Joseph Huber via Phabricator via llvm-commits llvm-commits at lists.llvm.org
Mon Jun 13 07:13:04 PDT 2022


jhuber6 added inline comments.


================
Comment at: llvm/tools/llvm-objdump/OffloadDump.cpp:78
+
+/// Print the contents of a single offload binary file \p OB.
+void llvm::printOffloadBinary(const OffloadBinary *OB) {
----------------
jhenderson wrote:
> jhuber6 wrote:
> > tra wrote:
> > > jhuber6 wrote:
> > > > tra wrote:
> > > > > I don't think the 'single' part of this assertion is true. AFAICT, `extractAllBinaries` will happily print all subsequent binaries if it finds them in the buffer. I think this should call `printBinary` instead.
> > > > Yeah, I meant it more like to print on the single file that was already extracted or something. But it can definitely contain multiple. The reason I chose this method is because I wanted something that worked even if these sections were concatenated through a relocatable link or something. So whenever we parse one of these we just check the sizes to make sure there's not another one concatenated to it. I can make the comment less confusing.
> > > I think the root of the problem here is that we're treating `OffloadBinary` as both the pointer to the binary itself and as a pointer to collection of such binaries.
> > > 
> > > I think it's not a good API -- extractAllBinaries gets to look under the hood of the implmentation -- check if containing buffer has extra space beyond the OffloadBinary it's been passed. What if the user places something else in the memory buffer right behind the OffloadBinary object user passed to printOffloadBinary ? They would be within their rights to do so as the function would be expected to care about the content of the `*OB` only.
> > > 
> > > I think we should be a bit more pedantic about such things. If we expect to operate on a collection, the API should reflect that. E.g. use SmallVector<OffloadBinary*>. 

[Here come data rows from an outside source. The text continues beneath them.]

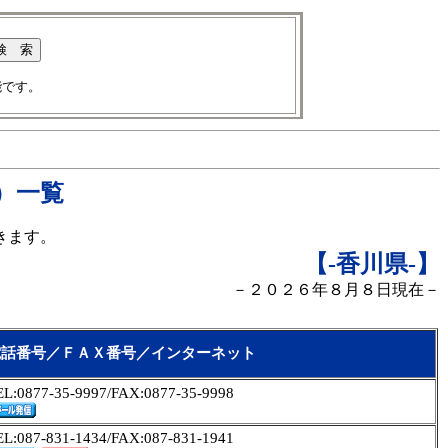
能です。
）一覧
きます。
【-香川県
-】
－２０２６年８月８日現在－
電話番号／ＦＡＸ番号／インターネット
EL:0877-35-9997/FAX:0877-35-9998
EL:087-831-1434/FAX:087-831-1941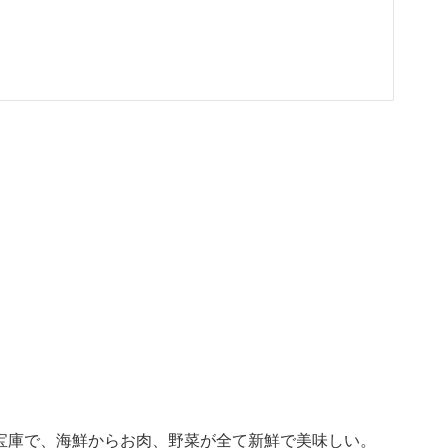
宝庫で、海鮮からお肉、野菜が全て新鮮で美味しい。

> > > I think implementing `ObjectFile::offload_sections()` and `OffloadSection::offload_binaries()` would help both here and above. Or, possibly, just `ObjectFile::offload_binaries()``if we don't need to care about how binaries are stored in the object file and just wanr offload binaries themselves.
> > > 
> > So the problem is we don't know how many of these are in here until we parse it. This requires getting the `size` field within the `OffloadBinary`. So even if we abstracted it to this iterator, it would still need some parsing like this behind the scenes. I could have made the binary format contain many within a single binary image, but like I said I wanted this to be stable under arbitrary concatenation by the linker. I'm not sure if we could have a different API considering the parsing requirements.
> > 
> > This can definitely be problematic, depending on usage. I'm assuming if a user initialized an object on a memory buffer containing a bunch of junk it would probably be fine and just stop once the file is fully parsed. We could probably just ignore a parsing error, basically just stop tryingto read things if we don't catch the magic bytes or there's not enough space left over, but that's probably not ideal.
> > 
> > It's definitely a little obtuse, but I'm not sure if there's a good way to make it work better considering how we parse them.

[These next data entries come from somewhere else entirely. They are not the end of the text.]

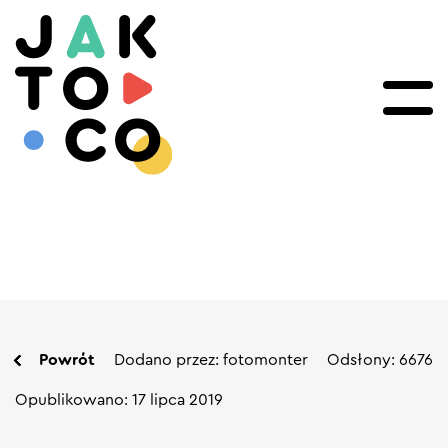
Powrót
Dodano przez: fotomonter
Odsłony: 6676
Opublikowano: 17 lipca 2019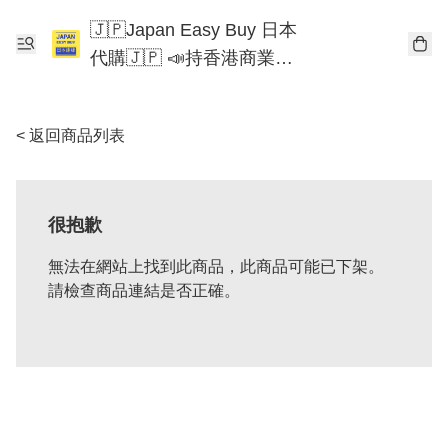
🇯🇵Japan Easy Buy 日本
代購🇯🇵 📣持香港商業登
記📣 Chiikawa 東京迪士尼
Mofusand
< 返回商品列表
很抱歉
無法在網站上找到此商品，此商品可能已下架。
請檢查商品連結是否正確。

> > I said I wanted this to be stable under arbitrary concatenation by the linker
> 
> Have you looked at how DWARF debug sections like .debug_line or .debug_aranges are structured? Typically, these sections have a header which contains information like total size of that section (or number of entries in the section) and version information. These sections are still concatenated, with the length simply representing the contribution from a single CU.
Right now I have a binary that knows its own size, and if the size of the buffer is greater than the size of that binary we look for another one. Forgive me if I'm misunderstanding here, but the linker will only concatenate sections right? Do these sections simply work as some kind of buffer whose size indicated how many sections were concatenated? That is, for every `.llvm.offloading` section I'd have some other reference section that just contains a single byte whose size I can check? Otherwise I'm not sure how  we could figure out how many of these sections have been concatenated without parsing them first.